[Work instructions] Exact wording is needed for every line from the one holding "Paint Pot Rack /" to the end of the records below; write those lines out and omit the pictures.

[Provided information]
**********

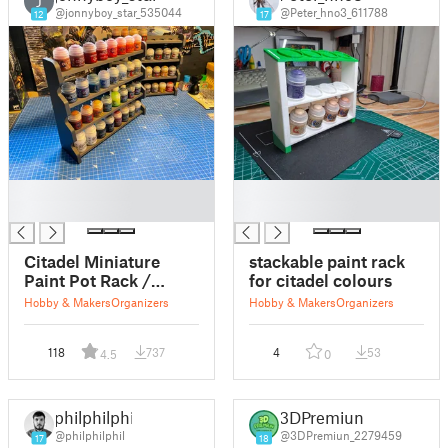
J
@jonnyboy_star_535044
@Peter_hno3_611788
12
17
█
█
█
█
Citadel Miniature
stackable paint rack
Paint Pot Rack /
for citadel colours
Stand
Hobby & Makers
Organizers
Hobby & Makers
Organizers
118
737
4
53
4.5
0
philphilphil
3DPremiun
@philphilphil
@3DPremiun_2279459
17
18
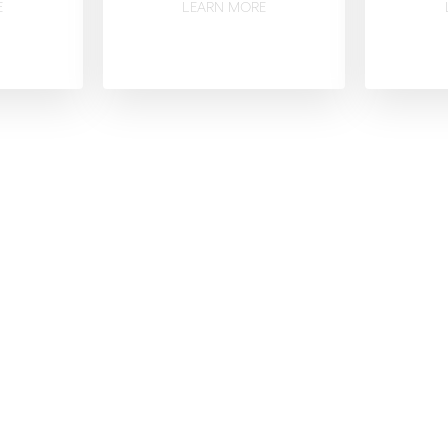
E
LEARN MORE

**********

[Response to this exercise]
Paint Pot Rack /
for citadel colours
Stand
Hobby & Makers
Organizers
Hobby & Makers
Organizers
118
737
4
53
4.5
0
philphilphil
3DPremiun
@philphilphil
@3DPremiun_2279459
17
18
E
LEARN MORE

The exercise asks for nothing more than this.